Erleichterung der Privatisierungen
Libyen gründet eine Börse

Libyen will eine Börse gründen, um der Regierung unter Muammar al-Gaddafi die Privatisierung von Staatsunternehmen zu erleichtern. Auch Investoren sollen so angelockt werden.

Bloomberg. HB TRIPOLIS. Die Entscheidung sei am Sonntag bei einer Sitzung unter Leitung von Ministerpräsident Baghdadi Mahmudi in Tripolis gefallen, teilte die Regierung am Montag mit. Ein Startdatum wurde aber noch nicht genannt.

Im vergangenen Jahr platzierte Libyen, der zweitgrößte Ölproduzent Afrikas, 60 Prozent der Arabian Cement Co. und spielte damit 273 Mill. Dollar (214 Mill. Euro) ein. Durch die Erstplatzierung der General National Co. for Flour Mills and Fodder, einer Weizenmühle, nahm der Staat 167 Mill. Dollar ein. Die Aktien werden derzeit noch in einer Abteilung des Wirtschaftsministeriums gehandelt, die als Ausgangsstelle für die geplante Börse eingerichtet wurde.

Die ersten Privatisierungen libyscher Staatsunternehmen gehen auf das Jahr 2004 zurück.
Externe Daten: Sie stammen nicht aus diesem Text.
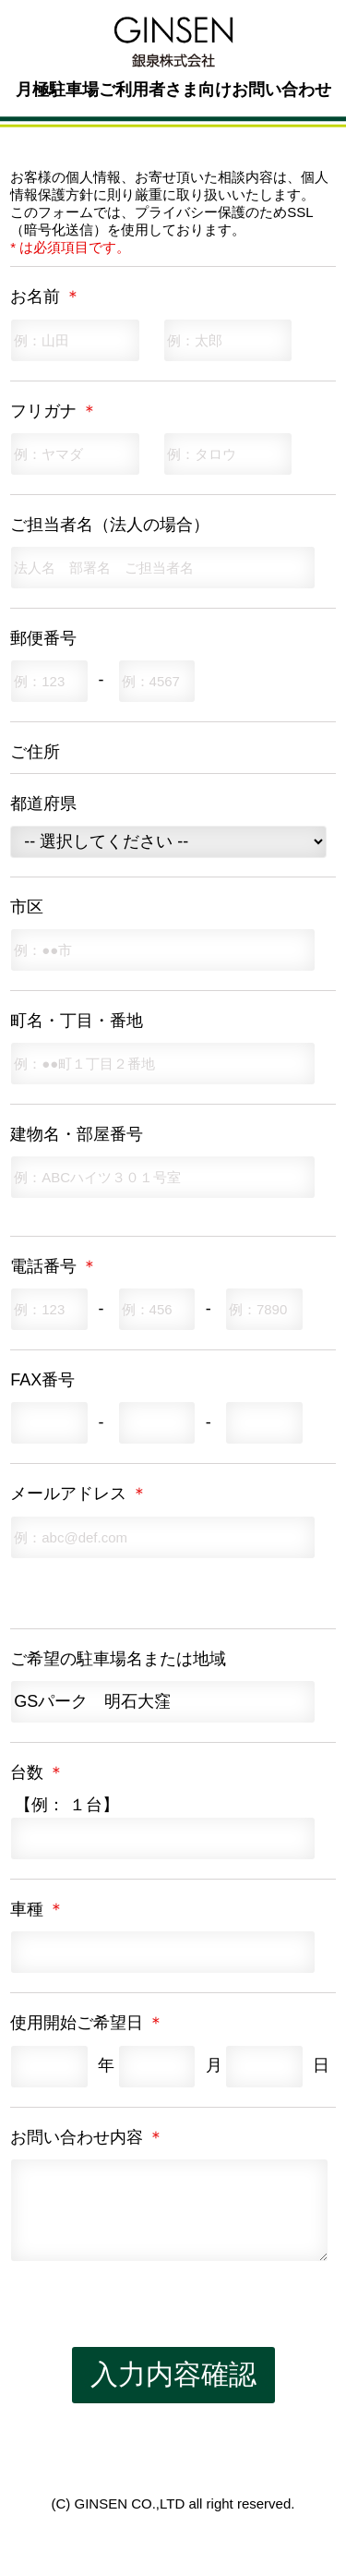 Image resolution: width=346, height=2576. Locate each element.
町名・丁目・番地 (76, 1020)
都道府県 (43, 803)
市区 (26, 907)
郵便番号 (43, 638) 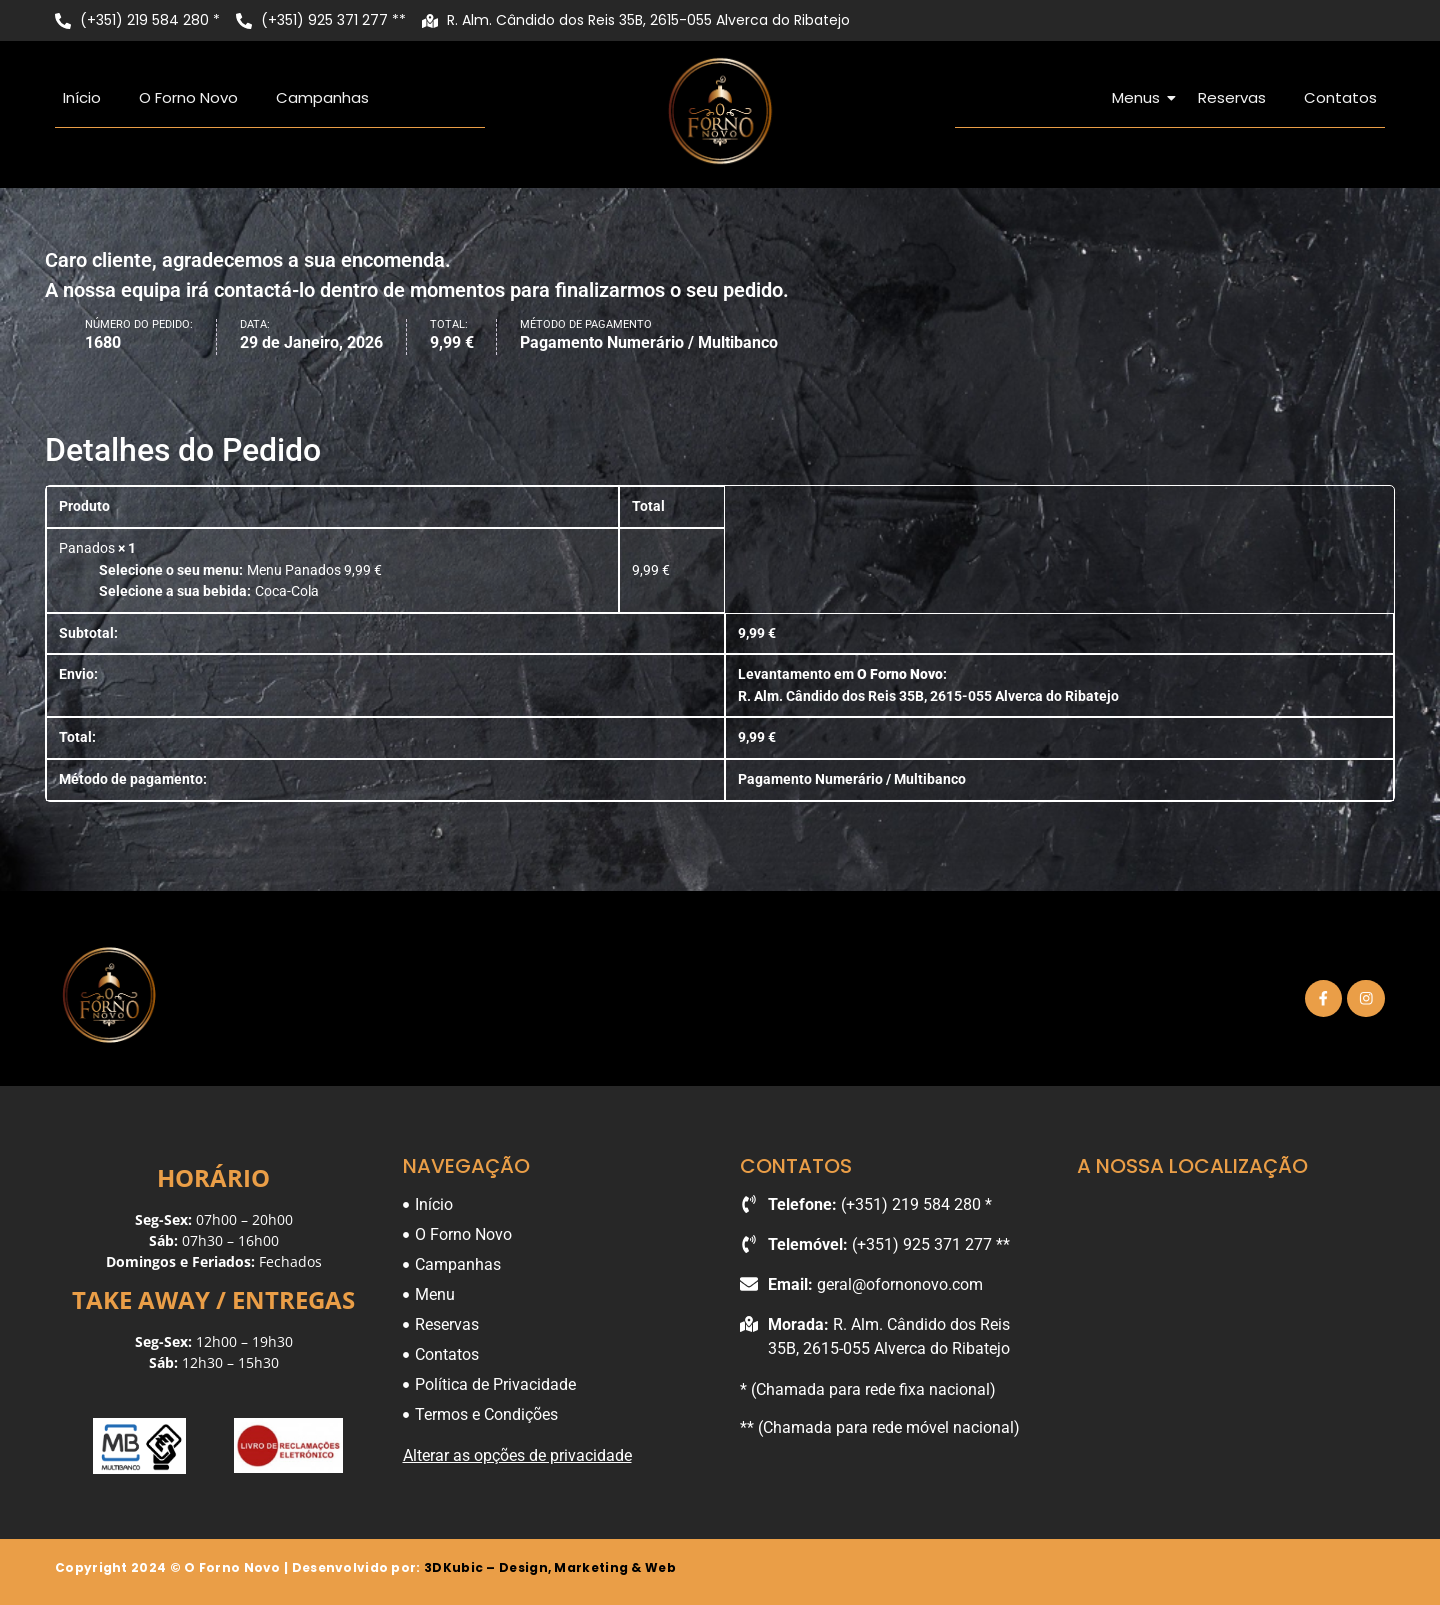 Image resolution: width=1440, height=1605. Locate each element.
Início (82, 97)
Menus (1140, 97)
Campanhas (322, 97)
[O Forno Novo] (720, 111)
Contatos (1340, 97)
Das nordafrikanische Land wollte so von Öl als Einnahmequelle unabhängiger werden. Ein Jahr zuvor hatte Gaddafi gesagt, die Unternehmen hätten die in sie gesetzten Erwartungen nicht erfüllt.

Wie aus Zahlen des US-Energieministeriums hervorgeht, exportierte Libyen vergangenes Jahr Öl im Wert von 19,4 Mrd. Dollar. Dies entspricht 95 Prozent der Einnahmen Libyens in harter Währung und 75 Prozent des Budgets.

Durch den hohen Ölpreis hat es einen Boom an vielen Börsen im arabischen Raum gegeben, der sich jedoch nicht als dauerhaft erwies. Libyen war lange Zeit politisch isoliert, hat inzwischen jedoch seine Beziehungen zu den westlichen Ländern weitgehend normalisiert.